To get the most out of Jaeger, a few strategies and configurations can help:

Installation

The simplest way to deploy Jaeger is via the official Helm chart:

helm repo add jaegertracing https://jaegertracing.github.io/helm-charts
helm install jaeger jaegertracing/jaeger

You could also use the manifests or the operator if you prefer - whatever floats your boat.

Storage Strategy

Jaeger supports multiple storage backends. While in-memory storage is great for testing or small setups, you should definitely go with Elasticsearch or Cassandra for anything production-related. There’s even a gRPC plugin if you want a custom backend.

Sampling Strategy

Tracing every request can slow things down. Jaeger gives us options:

  • Probabilistic: Only trace a percentage of requests.
  • Adaptive: Adjusts dynamically based on system load.
  • Constant: Trace everything (or nothing) - handy for dev environments.

Security Considerations

As always, we shouldn’t forget about security. Use RBAC to control who can see the Jaeger UI or API. Network policies can also help prevent accidental exposure of traces.

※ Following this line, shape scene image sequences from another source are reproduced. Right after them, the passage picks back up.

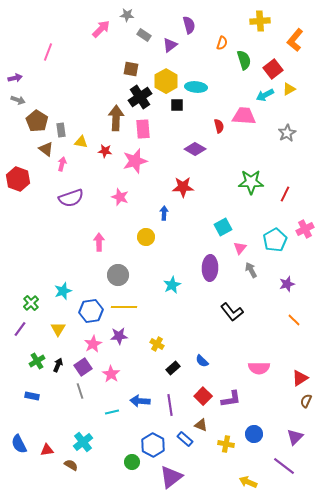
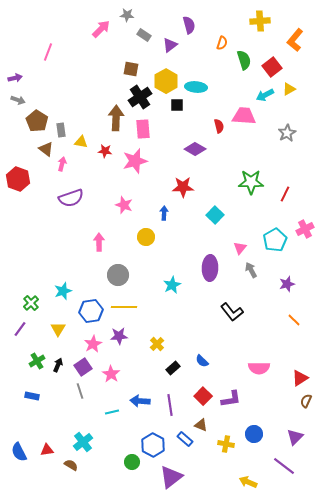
red square at (273, 69): moved 1 px left, 2 px up
pink star at (120, 197): moved 4 px right, 8 px down
cyan square at (223, 227): moved 8 px left, 12 px up; rotated 18 degrees counterclockwise
yellow cross at (157, 344): rotated 16 degrees clockwise
blue semicircle at (19, 444): moved 8 px down
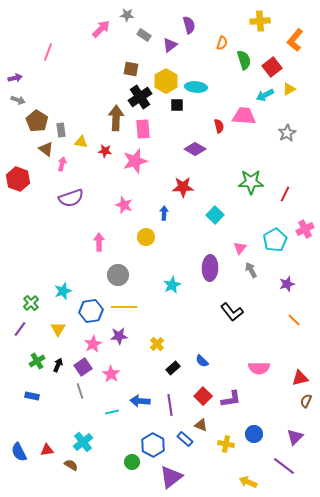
red triangle at (300, 378): rotated 18 degrees clockwise
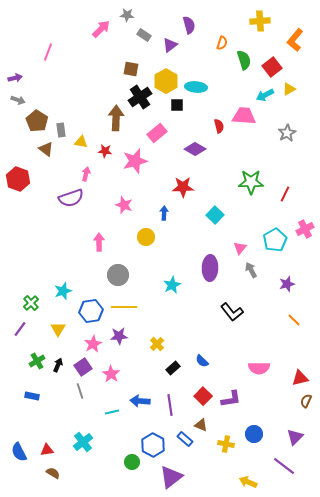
pink rectangle at (143, 129): moved 14 px right, 4 px down; rotated 54 degrees clockwise
pink arrow at (62, 164): moved 24 px right, 10 px down
brown semicircle at (71, 465): moved 18 px left, 8 px down
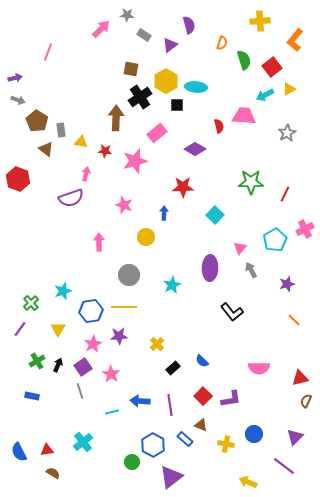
gray circle at (118, 275): moved 11 px right
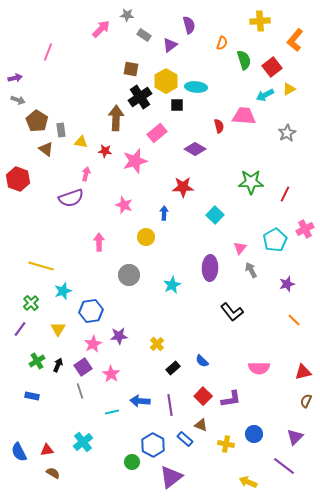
yellow line at (124, 307): moved 83 px left, 41 px up; rotated 15 degrees clockwise
red triangle at (300, 378): moved 3 px right, 6 px up
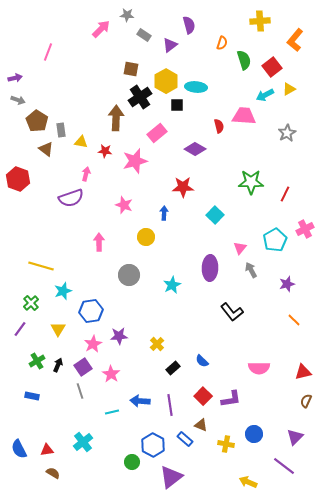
blue semicircle at (19, 452): moved 3 px up
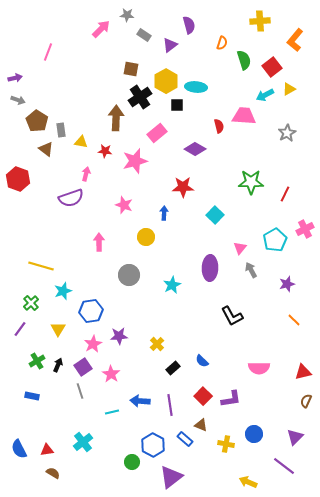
black L-shape at (232, 312): moved 4 px down; rotated 10 degrees clockwise
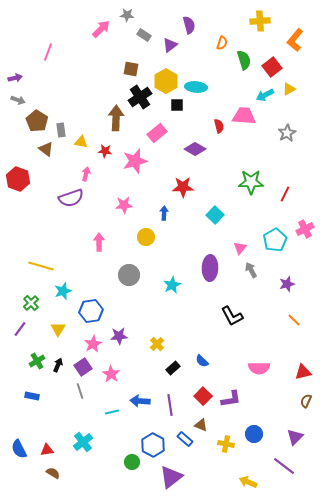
pink star at (124, 205): rotated 24 degrees counterclockwise
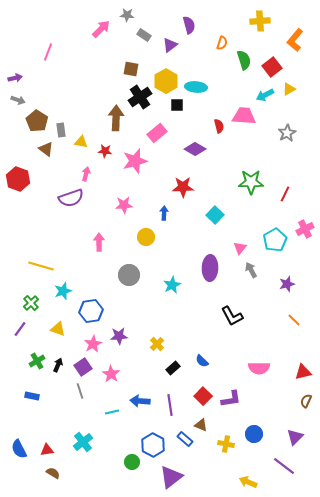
yellow triangle at (58, 329): rotated 42 degrees counterclockwise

Getting Traces Into the Services

Once Jaeger is installed and running, we need to actually collect data from our services.

Instrumentation

To collect trace data from our services, we’ll need to integrate tracing logic. Jaeger previously offered its own client libraries, but these have been deprecated. And given everyone is talking about OpenTelemetry anyhow, this is also the recommended approach.

Here’s a minimal example for Node.js:

const { NodeTracerProvider } = require("@opentelemetry/sdk-trace-node");
const provider = new NodeTracerProvider();
provider.register();

And voilà - the requests start generating traces.

Automating with Alerts

We can also integrate Jaeger into the Prometheus Alertmanager to get notified about slow requests:

- alert: HighRequestLatency
  expr: histogram_quantile(0.99, rate(jaeger_traces_latency_bucket[5m])) > 1
  for: 5m
  labels:
  severity: critical

This way, we don’t have to stare at dashboards constantly - the alerts come to us.

Wrapping up

Jaeger has been a game-changer for us when debugging distributed systems in Kubernetes. We can finally see the full journey of a request, find bottlenecks fast, and optimize our services with confidence.

If our cluster has multiple microservices, I’d seriously recommend giving Jaeger a try.